*Exercise brief*
Reproduce the line containing "[Mobile Menu Trigger] (22, 28)" in the listing below, then every later line up to the end, precisely as written.

(Data to process)

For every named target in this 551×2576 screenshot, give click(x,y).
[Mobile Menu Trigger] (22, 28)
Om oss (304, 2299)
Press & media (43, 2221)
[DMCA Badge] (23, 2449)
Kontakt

(End Data to process)

*Exercise answer*
[Mobile Menu Trigger] (22, 28)
Om oss (304, 2299)
Press & media (43, 2221)
[DMCA Badge] (23, 2449)
Kontakt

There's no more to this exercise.